If like most, once you reached a certain age as an early teen, your parents probably took you down to the local Boots or supermarket to pick you up an antiperspirant. If you were growing up in the ’90s and ’00s, the smell of Lynx Africa or Bubblegum Impulse probably is enough to make your spine shudder or make you feel very nostalgic - that stuff lingered on your clothes for what felt like forever.
But as you were drowning yourself in the aerosol sprays like it was insect repellant, no one ever questioned what the fumes were doing not only for your health but the planet too.
What are Aerosol Sprays?
Technically speaking, an aerosol spray is a type of dispensing system which creates an aerosol mist of liquid particles. Aerosols usually come in the form of a can that will withstand holding a substance under high pressure. When you press the button or lever at the top of the container, it will release the substance. Then, a fine spray will be released into the air or onto a surface - such as your armpit.
An antiperspirant is an aerosol spray that uses aluminium particles to block your sweat ducts, limiting the amount you perspire - all while leaving you smelling fresher with your choice of fragrance.
For the product to be released, the aerosol can has to contain Propylene Gasses: an organic compound that has no colour. It is flammable and often used as fuel, which is why every aerosol can you purchase will have the flame symbol, to indicate that when near fire, it can cause destruction.
Dangers of Aerosol Sprays
1. Toxic Ingredients
When you think about it logically, applying something to your skin every day that can essentially set on fire with just a match, doesn’t sound like the most ideal scenario.
Aerosol antiperspirants rely on aluminium as the active ingredient to temporarily plug and block the sweat glands on your skin, reducing the amount of sweat that seeps through. Other common chemical ingredients found in antiperspirants are parabens, triclosan, phthalates, propylene glycol and aluminium.

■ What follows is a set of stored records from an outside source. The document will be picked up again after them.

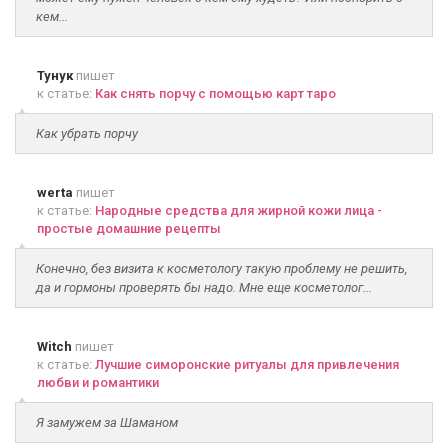
кем...
Тунук
пишет
к статье:
Как снять порчу с помощью карт таро
Как убрать порчу
werta
пишет
к статье:
Народные средства для жирной кожи лица -
простые домашние рецепты
Конечно, без визита к косметологу такую проблему не решить,
да и гормоны проверять бы надо. Мне еще косметолог...
Witch
пишет
к статье:
Лучшие симоронские ритуалы для привлечения
любви и романтики
Я замужем за Шаманом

Some research has linked these ingredients to medical conditions including linked to forms of breast cancer and reproductive development issues, so the last thing you want is to inhale toxins that have been sprayed in the air via aerosols.
2. Bad for your Health
Many aerosol sprays contain highly toxic chemicals that are proven to be harmful to adults, children and family pets. Not to mention that, when it comes to using antiperspirants, sweating is a natural process that almost every human experiences (apart from the lucky few).

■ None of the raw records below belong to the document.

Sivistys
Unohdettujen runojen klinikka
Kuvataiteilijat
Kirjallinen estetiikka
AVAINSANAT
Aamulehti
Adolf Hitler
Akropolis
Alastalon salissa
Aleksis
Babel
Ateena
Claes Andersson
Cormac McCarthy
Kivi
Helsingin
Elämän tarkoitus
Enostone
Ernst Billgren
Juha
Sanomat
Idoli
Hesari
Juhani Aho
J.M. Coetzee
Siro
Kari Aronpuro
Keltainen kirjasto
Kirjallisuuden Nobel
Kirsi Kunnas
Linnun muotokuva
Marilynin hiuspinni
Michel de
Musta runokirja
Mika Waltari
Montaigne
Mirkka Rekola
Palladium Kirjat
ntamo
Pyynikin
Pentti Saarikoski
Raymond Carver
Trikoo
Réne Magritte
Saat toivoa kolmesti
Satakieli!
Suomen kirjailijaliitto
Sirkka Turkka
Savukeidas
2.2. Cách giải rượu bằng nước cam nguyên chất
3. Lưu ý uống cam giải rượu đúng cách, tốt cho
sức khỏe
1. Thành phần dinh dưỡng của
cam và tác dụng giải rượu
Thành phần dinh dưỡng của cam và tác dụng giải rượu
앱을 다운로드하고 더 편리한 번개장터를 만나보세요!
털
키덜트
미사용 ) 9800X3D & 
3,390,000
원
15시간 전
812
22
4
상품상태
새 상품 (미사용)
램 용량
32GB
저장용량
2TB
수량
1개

When you perspire, your body releases toxins that you need to release to experience a healthy body function. Most commonly, humans sweat when they exercise, this is your body's way to naturally cool down. Therefore, by preventing this from happening, it doesn’t allow your body to perform a natural process.
3. Disposal of Aerosols
Another danger of aerosols is the task of appropriately disposing of them once you have finished an aerosol spray can. As the climate crisis is spoken about more widely, the public is now more aware than ever of their responsibility to recycle and use sustainable materials. However, with your typical aluminium aerosol container, this isn’t as easy. You need to make sure they are separated from your recyclables unless you specifically break apart the container - separating the plastic from aluminium.
4. Bad for the Climate
Aerosols affect the climate as strongly as greenhouse gases but in a completely different way. They can scatter sunlight, meaning they cool the planet by reflecting about 1/4 of the sun’s rays have to space, with the IPCC concluding that industrial aerosols have acted to significantly slow the increase in global temperature over the last thirty years.
However other types of aerosol, particularly black carbon or brown carbon/organic matter (depending on the brightness of the underlying ground), will absorb light radiation, adding to warming the atmosphere.
5. Increasing the Number of Clouds
Generally speaking, clouds are believed to cool the earth by increasing the reflectivity of the planet and shading 60% of the planet at any one time. With this in mind, if aerosols increased cloud formation by as little as 5%, it could compensate for the entire increase in greenhouse gases from the modern industrial era. However, a long term decrease in overall cloudiness could have major adverse impacts.
Also, not everyone uses aerosols, so the gas emissions are not distributed around the planet as consistently as greenhouse gases. On a smaller scale the aerosol effects can be significant, but understanding the overarching consequences is currently a high priority for climatologists.
By understanding all of the dangers of aerosol sprays and taking the necessary precautions you can keep the health of your family and the planet safe and also decrease your carbon footprint. Choose a product that doesn’t rely on aerosols whenever possible and keep those around you educated about what aerosol sprays and their harmful effects.